# AQUARIOFILIA MARINHA > DIY - Faça Você Mesmo >  OFF-Topic - Calha tartarugas a LED

## JoaoCAlves

Boas.

Isto é apenas uma ideia, para quem é "forçado" a ter tartarugas como eu!  :yb624: 

Ficou com dois EPILEDS de 10W cada, um CW e um UV.

Ficam fotos:

















Abraço

----------


## Raul Bernardino

Uma curiosidade minha:

Qual a duração de um led uv? Substitui uma lâmpada iv para tratar aguas?


Abraço

----------


## JoaoCAlves

Boas.

A duração do led penso que seja igual aos outros, há volta de 50000 horas.

Este led emite nos 402nm, muito acima do que me parece ser usado para esse fim.

Pelo que li, para desinfecção usa-se UVB e até UVC, ou seja, 280nm e 180nm aproximadamente.

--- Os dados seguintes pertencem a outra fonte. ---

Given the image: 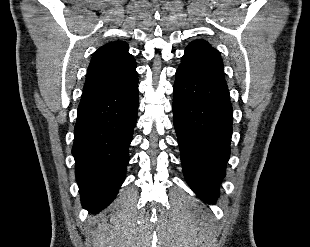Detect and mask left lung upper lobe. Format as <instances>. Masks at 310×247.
<instances>
[{"label":"left lung upper lobe","instance_id":"left-lung-upper-lobe-1","mask_svg":"<svg viewBox=\"0 0 310 247\" xmlns=\"http://www.w3.org/2000/svg\"><path fill=\"white\" fill-rule=\"evenodd\" d=\"M179 69L225 81L223 62L219 52L204 40L189 43Z\"/></svg>","mask_w":310,"mask_h":247}]
</instances>
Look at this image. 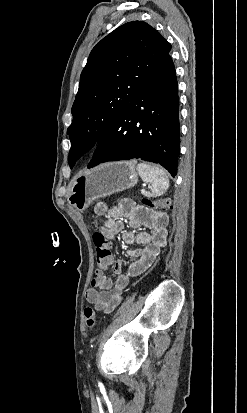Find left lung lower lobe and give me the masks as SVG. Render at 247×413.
<instances>
[{
  "label": "left lung lower lobe",
  "instance_id": "0a47b994",
  "mask_svg": "<svg viewBox=\"0 0 247 413\" xmlns=\"http://www.w3.org/2000/svg\"><path fill=\"white\" fill-rule=\"evenodd\" d=\"M179 131L178 84L168 53L97 145L87 167L140 158L159 163L174 177L180 151Z\"/></svg>",
  "mask_w": 247,
  "mask_h": 413
}]
</instances>
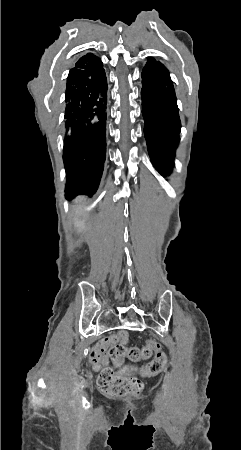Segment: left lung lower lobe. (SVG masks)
Masks as SVG:
<instances>
[{
	"label": "left lung lower lobe",
	"instance_id": "0a47b994",
	"mask_svg": "<svg viewBox=\"0 0 241 450\" xmlns=\"http://www.w3.org/2000/svg\"><path fill=\"white\" fill-rule=\"evenodd\" d=\"M141 98L148 153L165 176L173 167L181 123L169 71L155 59H149L142 71Z\"/></svg>",
	"mask_w": 241,
	"mask_h": 450
}]
</instances>
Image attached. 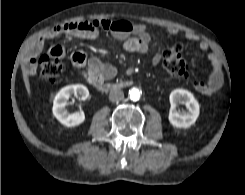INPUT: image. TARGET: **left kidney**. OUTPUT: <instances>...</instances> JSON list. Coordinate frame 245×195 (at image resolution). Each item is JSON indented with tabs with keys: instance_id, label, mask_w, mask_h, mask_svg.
I'll return each instance as SVG.
<instances>
[{
	"instance_id": "5707ae66",
	"label": "left kidney",
	"mask_w": 245,
	"mask_h": 195,
	"mask_svg": "<svg viewBox=\"0 0 245 195\" xmlns=\"http://www.w3.org/2000/svg\"><path fill=\"white\" fill-rule=\"evenodd\" d=\"M169 122L176 128H189L193 125L200 113V106L193 94L185 89H175L170 93ZM183 103L187 107V112L177 110V104Z\"/></svg>"
}]
</instances>
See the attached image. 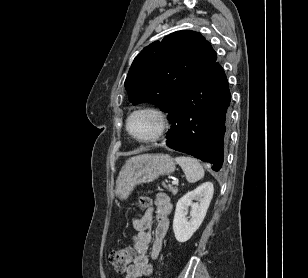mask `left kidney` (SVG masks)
Returning <instances> with one entry per match:
<instances>
[{
  "label": "left kidney",
  "mask_w": 308,
  "mask_h": 278,
  "mask_svg": "<svg viewBox=\"0 0 308 278\" xmlns=\"http://www.w3.org/2000/svg\"><path fill=\"white\" fill-rule=\"evenodd\" d=\"M214 187L211 182H206L186 193L176 204L173 219V231L178 242L188 241L202 224L207 209L213 197ZM196 200V203H193ZM191 206V219L188 221L186 215Z\"/></svg>",
  "instance_id": "5707ae66"
}]
</instances>
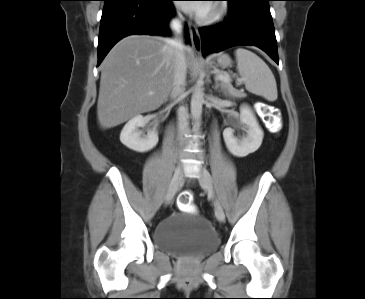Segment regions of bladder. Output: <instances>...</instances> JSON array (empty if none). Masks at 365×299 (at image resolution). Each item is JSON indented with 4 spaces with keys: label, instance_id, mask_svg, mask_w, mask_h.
<instances>
[{
    "label": "bladder",
    "instance_id": "bladder-1",
    "mask_svg": "<svg viewBox=\"0 0 365 299\" xmlns=\"http://www.w3.org/2000/svg\"><path fill=\"white\" fill-rule=\"evenodd\" d=\"M153 241L162 251L197 257L216 250L219 236L209 220L186 211H176L161 220L153 230Z\"/></svg>",
    "mask_w": 365,
    "mask_h": 299
}]
</instances>
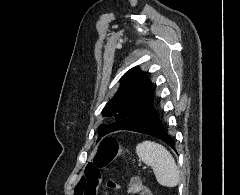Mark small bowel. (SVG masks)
Here are the masks:
<instances>
[{
	"label": "small bowel",
	"instance_id": "c3829d8e",
	"mask_svg": "<svg viewBox=\"0 0 240 195\" xmlns=\"http://www.w3.org/2000/svg\"><path fill=\"white\" fill-rule=\"evenodd\" d=\"M120 186H115V190H119ZM127 192L132 195H153L151 190L143 185L138 177H131L128 183Z\"/></svg>",
	"mask_w": 240,
	"mask_h": 195
}]
</instances>
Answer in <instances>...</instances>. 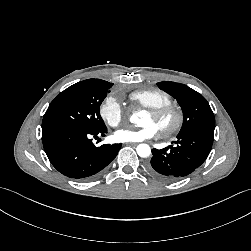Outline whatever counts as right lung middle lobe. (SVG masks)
<instances>
[{
    "mask_svg": "<svg viewBox=\"0 0 251 251\" xmlns=\"http://www.w3.org/2000/svg\"><path fill=\"white\" fill-rule=\"evenodd\" d=\"M113 83L88 79L62 91L49 105L42 121V130L62 126L84 130L106 127L99 112L102 101Z\"/></svg>",
    "mask_w": 251,
    "mask_h": 251,
    "instance_id": "right-lung-middle-lobe-1",
    "label": "right lung middle lobe"
}]
</instances>
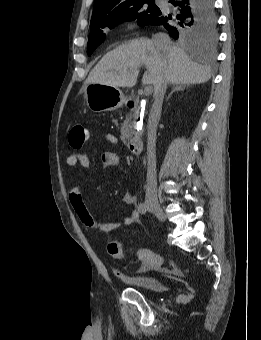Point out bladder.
<instances>
[{"mask_svg":"<svg viewBox=\"0 0 261 340\" xmlns=\"http://www.w3.org/2000/svg\"><path fill=\"white\" fill-rule=\"evenodd\" d=\"M118 278L133 288H139L153 292H162L165 289L161 279L156 276H127L118 273Z\"/></svg>","mask_w":261,"mask_h":340,"instance_id":"1","label":"bladder"}]
</instances>
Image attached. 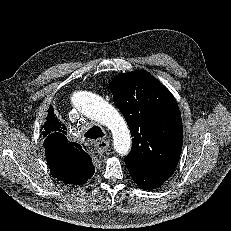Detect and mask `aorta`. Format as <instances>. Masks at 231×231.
<instances>
[{"mask_svg":"<svg viewBox=\"0 0 231 231\" xmlns=\"http://www.w3.org/2000/svg\"><path fill=\"white\" fill-rule=\"evenodd\" d=\"M71 102L86 117L108 128L113 136L116 152L125 156L131 149V135L120 113L102 97L89 91H76Z\"/></svg>","mask_w":231,"mask_h":231,"instance_id":"aorta-1","label":"aorta"}]
</instances>
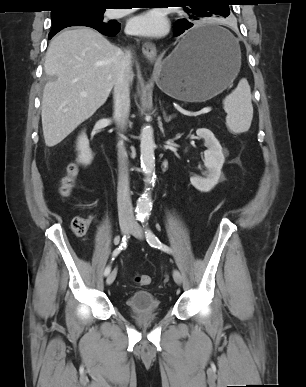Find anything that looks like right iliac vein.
<instances>
[{
  "instance_id": "63e3f726",
  "label": "right iliac vein",
  "mask_w": 306,
  "mask_h": 387,
  "mask_svg": "<svg viewBox=\"0 0 306 387\" xmlns=\"http://www.w3.org/2000/svg\"><path fill=\"white\" fill-rule=\"evenodd\" d=\"M132 228V224L129 223V222H122L120 223V229H121V232L123 234H128L129 231L131 230ZM116 275H117V271L116 270H113L111 273H109L107 279H106V284L107 285H110L114 282L115 278H116Z\"/></svg>"
}]
</instances>
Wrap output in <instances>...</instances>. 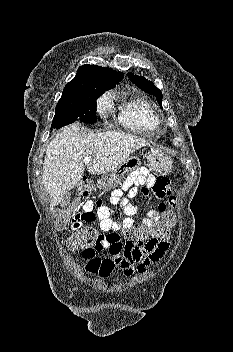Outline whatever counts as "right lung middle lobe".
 <instances>
[{"instance_id":"right-lung-middle-lobe-1","label":"right lung middle lobe","mask_w":233,"mask_h":352,"mask_svg":"<svg viewBox=\"0 0 233 352\" xmlns=\"http://www.w3.org/2000/svg\"><path fill=\"white\" fill-rule=\"evenodd\" d=\"M106 88L87 86L81 90L62 95L55 109L52 129H59L75 121L94 123L96 121V100Z\"/></svg>"}]
</instances>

Mas li isto pela net, pode tar errado.

Essa é agora a minha preocupação, ter UVB nas tartarugas. Elas precisam dele por causa da formação da carapaça. Já encontrei led's UVB nos 310nm, mas os preços são proibitivos.

Para já, tenho que dar vitamina D3 de alguma forma à tartaruga, para compensar a falta de UVB.

Mas esta questão, parece-me que vai tornar inviavel a opção de uma luz total a led para tartarugas.

----------